Your security deposit cannot be withheld for what is considered normal wear and tear on items in the dwelling including walls that need repainting or have chipped spots, or wooden floor finishes. The longer you live in a home, the more normal damages can occur. If you rented the same home for three years, for example, the landlord cannot expect it to look exactly the same way it did when you first moved in.
If someone vandalizes the property, the landlord is responsible for the damages. However, the landlord must be contacted immediately and a police report should be filed as documentation of vandalized issues. These issues need to be discussed before you move out of the home. The day you move out of the home should not be the day your landlord finds out someone spray painted your garage door two years ago.
What Items Aren't Normal Wear and Tear?
If damages in the dwelling are not related to normal wear and tear, the tenant will be held responsible for the replacement. Some of these items include holes in the wall, broken windows, or leaving trash behind on the property. The tenant can also be charged if he/she does not clean the home after moving out.

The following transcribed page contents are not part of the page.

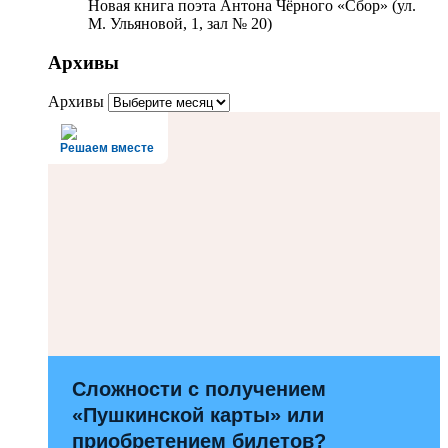
Новая книга поэта Антона Чёрного «Сбор» (ул.
М. Ульяновой, 1, зал № 20)
Архивы
Архивы
Решаем вместе
Сложности с получением
«Пушкинской карты» или
приобретением билетов?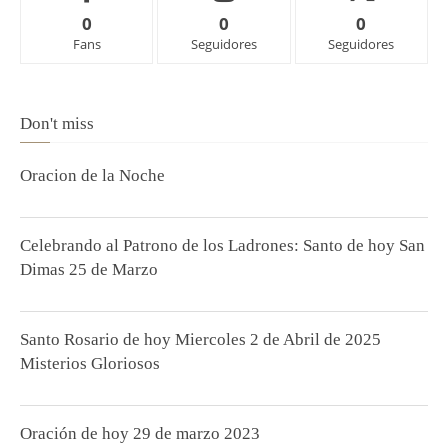
0
0
0
Fans
Seguidores
Seguidores
Don't miss
Oracion de la Noche
Celebrando al Patrono de los Ladrones: Santo de hoy San
Dimas 25 de Marzo
Santo Rosario de hoy Miercoles 2 de Abril de 2025
Misterios Gloriosos
Oración de hoy 29 de marzo 2023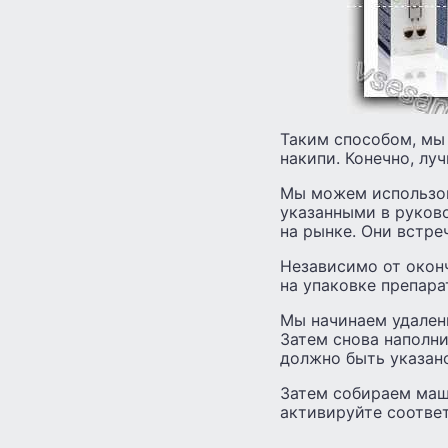
Таким способом, мы
накипи. Конечно, лу
Мы можем использов
указанными в руково
на рынке. Они встре
Независимо от окон
на упаковке препара
Мы начинаем удалени
Затем снова наполни
должно быть указан
Затем собираем маш
активируйте соотве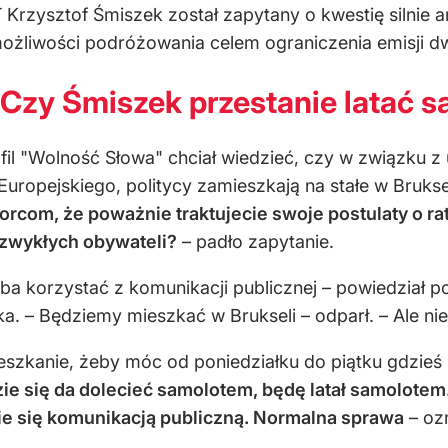
 Krzysztof Śmiszek został zapytany o kwestię silnie 
możliwości podróżowania celem ograniczenia emisji d
 Czy Śmiszek przestanie latać 
fil "Wolność Słowa" chciał wiedzieć, czy w związku z
ropejskiego, politycy zamieszkają na stałe w Bruksel
com, że poważnie traktujecie swoje postulaty o rato
 zwykłych obywateli?
– padło zapytanie.
ba korzystać z komunikacji publicznej – powiedział pol
a. – Będziemy mieszkać w Brukseli – odparł. – Ale nie 
ieszkanie, żeby móc od poniedziałku do piątku gdzieś 
ie się da dolecieć samolotem, będę latał samolotem
ie się komunikacją publiczną. Normalna sprawa
– oz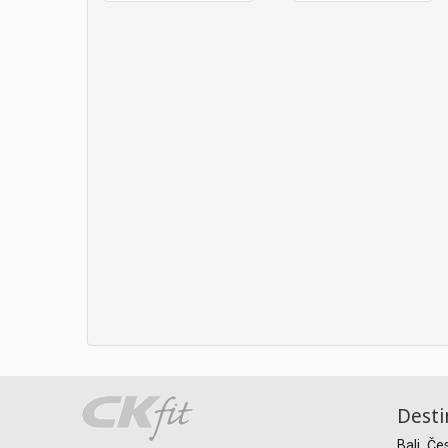
Desti
Bali
Če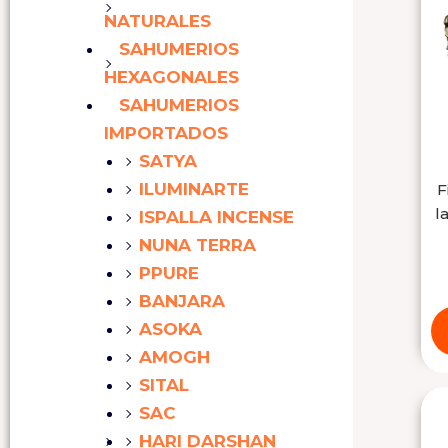
NATURALES
SAHUMERIOS
HEXAGONALES
SAHUMERIOS
IMPORTADOS
SATYA
ILUMINARTE
F
l
ISPALLA INCENSE
NUNA TERRA
PPURE
BANJARA
ASOKA
AMOGH
SITAL
SAC
HARI DARSHAN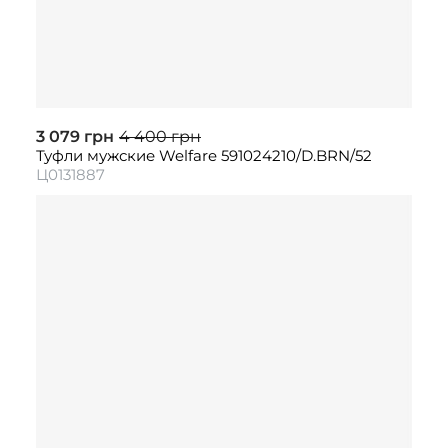
3 079 грн
4 400 грн
Туфли мужские Welfare 591024210/D.BRN/52
Ц0131887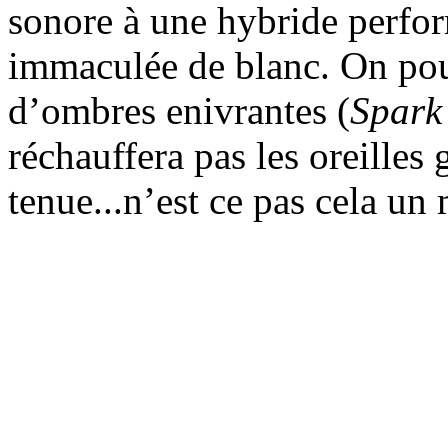
sonore à une hybride perfo
immaculée de blanc. On pou
d’ombres enivrantes (
Spark 
réchauffera pas les oreilles
tenue...n’est ce pas cela un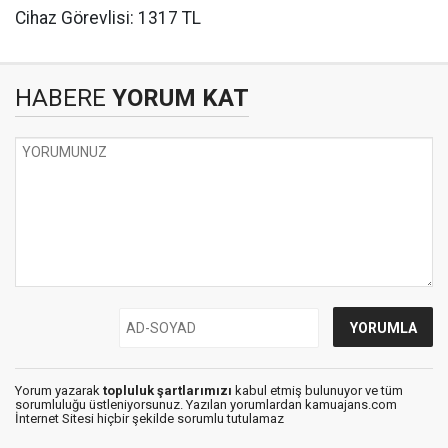
Cihaz Görevlisi: 1317 TL
HABERE
YORUM KAT
Yorum yazarak
topluluk şartlarımızı
kabul etmiş bulunuyor ve tüm
sorumluluğu üstleniyorsunuz. Yazılan yorumlardan kamuajans.com
İnternet Sitesi hiçbir şekilde sorumlu tutulamaz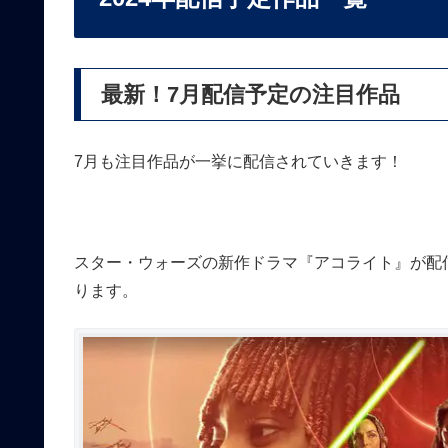
最新！7月配信予定の注目作品
7月も注目作品が一挙に配信されていきます！
スター・ウォーズの新作ドラマ『アコライト』が配信
ります。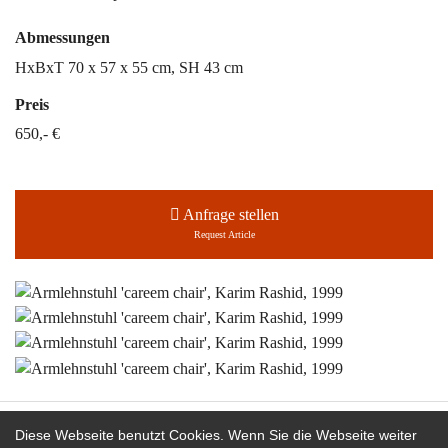
Abmessungen
HxBxT 70 x 57 x 55 cm, SH 43 cm
Preis
650,- €
Anfrage stellen
Request Article
Martin Bohn bei:
Diese Webseite benutzt Cookies. Wenn Sie die Webseite weiter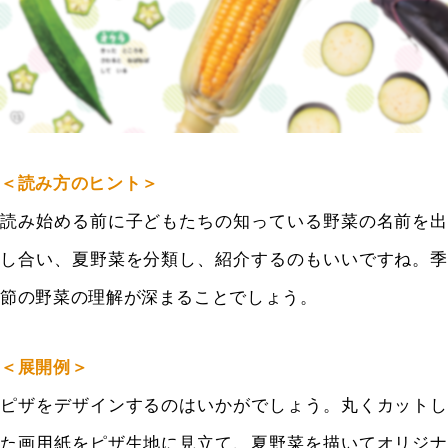
＜読み方のヒント＞
読み始める前に子どもたちの知っている野菜の名前を出
し合い、夏野菜を分類し、紹介するのもいいですね。季
節の野菜の理解が深まることでしょう。
＜展開例＞
ピザをデザインするのはいかがでしょう。丸くカットし
た画用紙をピザ生地に見立て、夏野菜を描いてオリジナ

How Long Should You Wait For The Landlord To Send The Security Deposit?
After thirty days, the tenant can file a claim in small claims court. According to the Rent Security Deposit Act, the tenant's security deposit can be doubled if the deposit wasn't returned at all or if fees were wrongfully deducted from the total returned to the tenant. When making the initial claim, you must be sure to indicate the double amount.
Just as the name suggests, the security deposit is intended to provide the landlord with a security blanket to protect his/her property. This does not, however, mean the landlord can just decide not to give the money back to you once the rental agreement is over. Your landlord must have a legal reason for keeping the security deposit. Otherwise, you can sue to have it returned to you.